Give the data below again exactly as written, without its pictures.

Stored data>
== == ==
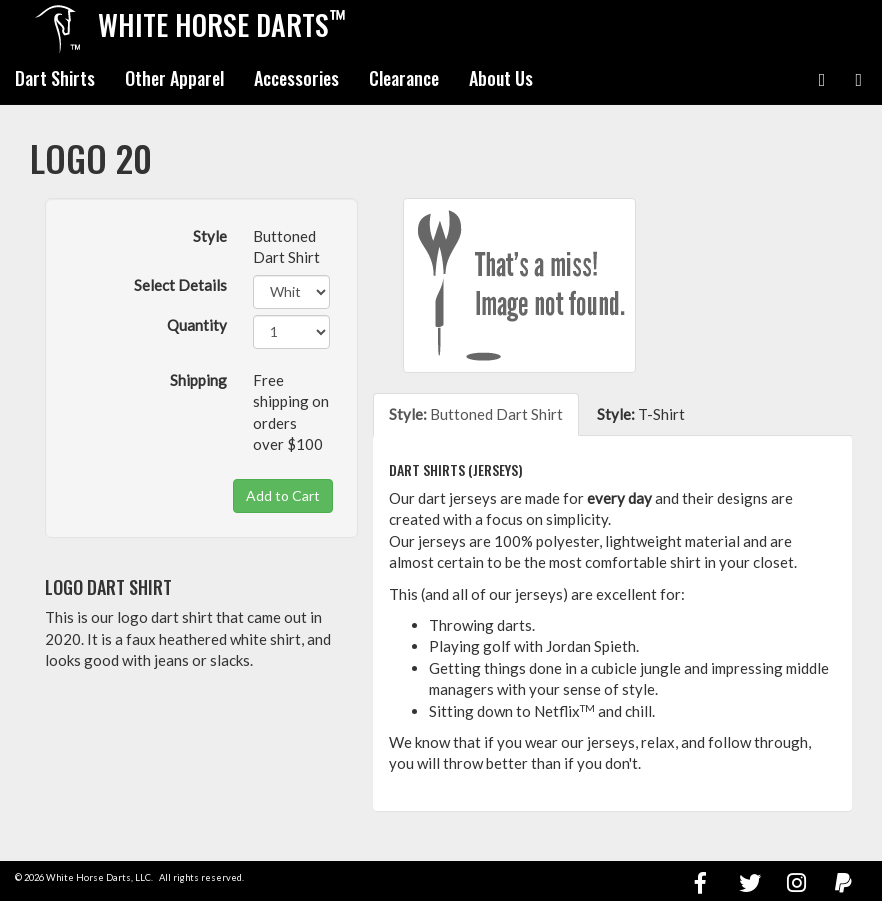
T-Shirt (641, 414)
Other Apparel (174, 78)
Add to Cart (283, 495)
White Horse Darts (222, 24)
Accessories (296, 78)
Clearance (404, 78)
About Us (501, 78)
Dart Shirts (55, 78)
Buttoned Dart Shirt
== == ==
Solution for this problem>
T-Shirt (641, 414)
Other Apparel (174, 78)
Add to Cart (283, 495)
White Horse Darts (222, 24)
Accessories (296, 78)
Clearance (404, 78)
About Us (501, 78)
Dart Shirts (55, 78)
Buttoned Dart Shirt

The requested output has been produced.